Siyasi ve sosyal konularda örgüt hedefleri doğrultusunda kamuoyu oluşturmak, toplumu kendi anlayışına göre terbiye etmek ve politikacıları etkilemek isteyen FETÖ'nün, özel olarak yetiştirdiği akademisyen ve gazeteciler aracılığıyla bu amacını gerçekleştirmek için yurt içi ve yurt dışında algı operasyonları yürüttüğüne dikkat çekildi.

- "FETÖ her türlü yolu meşru sayıyor"

FETÖ'nün, özel hayatın gizliliğini ihlal eden görüntü ve sesleri yurt dışındaki sunucular aracılığıyla internetten yayınlandığı belirtilen kararda, örgütün kendi medya kuruluşları aracılığıyla bu içerikleri daha geniş kitlelere ulaştırdığı hatırlatıldı.

Kararda, "FETÖ hedef seçtiği kişi, kurum veya kamu görevlileri hakkında istediği karalama kampanyasını medya aracılığıyla yaptırabilmektedir. Devletin gizli bilgilerini, toplantılarını, telefon görüşmelerini, kadroları vasıtasıyla her türlü yolu meşru sayarak ele geçirip montajlayarak sosyal paylaşım sitelerinde yayınlamış, devleti ve hükümeti itibarsızlaştırmak suretiyle casusluk faaliyetlerini icra etmiştir." tespitine yer verildi.

Örgütün siyasetle ilişkisine de değinilen gerekçeli kararda, bu konuda FETÖ'nün menfaatçi ve fırsatçı bir anlayış geliştirdiği vurgulandı.
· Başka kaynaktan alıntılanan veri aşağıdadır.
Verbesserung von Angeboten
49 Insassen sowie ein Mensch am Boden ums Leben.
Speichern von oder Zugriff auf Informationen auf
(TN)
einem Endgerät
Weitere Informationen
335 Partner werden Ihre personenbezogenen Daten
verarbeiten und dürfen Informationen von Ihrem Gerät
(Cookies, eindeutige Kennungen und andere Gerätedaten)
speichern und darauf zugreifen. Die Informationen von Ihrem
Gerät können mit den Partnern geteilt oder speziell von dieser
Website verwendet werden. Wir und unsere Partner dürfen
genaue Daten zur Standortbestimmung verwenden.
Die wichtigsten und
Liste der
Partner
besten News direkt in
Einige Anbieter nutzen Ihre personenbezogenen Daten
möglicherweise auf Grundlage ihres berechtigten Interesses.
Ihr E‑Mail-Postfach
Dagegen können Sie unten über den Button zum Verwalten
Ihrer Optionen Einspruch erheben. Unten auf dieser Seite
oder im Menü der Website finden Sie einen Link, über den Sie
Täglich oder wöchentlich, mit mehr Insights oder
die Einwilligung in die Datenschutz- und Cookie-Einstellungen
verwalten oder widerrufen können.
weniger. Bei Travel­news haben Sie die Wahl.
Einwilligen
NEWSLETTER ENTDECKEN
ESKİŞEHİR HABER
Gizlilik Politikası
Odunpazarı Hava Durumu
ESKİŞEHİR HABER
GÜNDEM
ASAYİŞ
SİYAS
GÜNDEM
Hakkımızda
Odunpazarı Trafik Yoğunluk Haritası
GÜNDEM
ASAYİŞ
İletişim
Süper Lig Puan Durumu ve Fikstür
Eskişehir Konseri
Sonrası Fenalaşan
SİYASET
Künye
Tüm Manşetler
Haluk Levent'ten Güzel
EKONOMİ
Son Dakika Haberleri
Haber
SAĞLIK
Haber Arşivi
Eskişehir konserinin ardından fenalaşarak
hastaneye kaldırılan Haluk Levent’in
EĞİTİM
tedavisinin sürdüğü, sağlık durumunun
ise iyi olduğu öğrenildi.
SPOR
Siyaset üzerinde bir güç haline gelmeyi amaçlayan örgütün, bazı mensuplarını milletvekili olmalarını sağlayarak ihtiyaç duyduğu kanunların çıkarılması için yasama sürecine de müdahale ettiği belirtildi.

- Karar

Ankara 17. Ağır Ceza Mahkemesi, FETÖ'nün darbe girişimi sırasında Haymana İlçe Emniyet Müdürlüğünde darbecilere direnmek isteyen polisleri engelledikleri belirlenen 7 eski polis hakkında 2 Ekim'de verilen kararın gerekçesini açıklamıştı. Buna göre, sanıklar Eyüp Sami Duran ile Serdal Bilgin'e "Anayasal düzeni ortadan kaldırmaya teşebbüs" suçundan müebbet hapis cezası verilirken, "terör örgütü üyeliği" nedeniyle sanıklar Tuncay Avcı 12 yıl, İhsan Taha Demirci 10 yıl 6 ay ve Hacı Ülger ile Talip Çolak da 9'ar yıl hapis cezasına çarptırılmıştı. Firari sanık Seyit Ahmet Duman'ın dosyası ise ayrılmıştı.

Oy birliğiyle alınan kararda, "terör örgütü üyeliği" suçundan ceza alan sanıklar için takdir indirimi yapmayan mahkeme, Terörle Mücadele Kanunu kapsamında bu sanıklar için hapis cezalarını yarı oranında artırmıştı.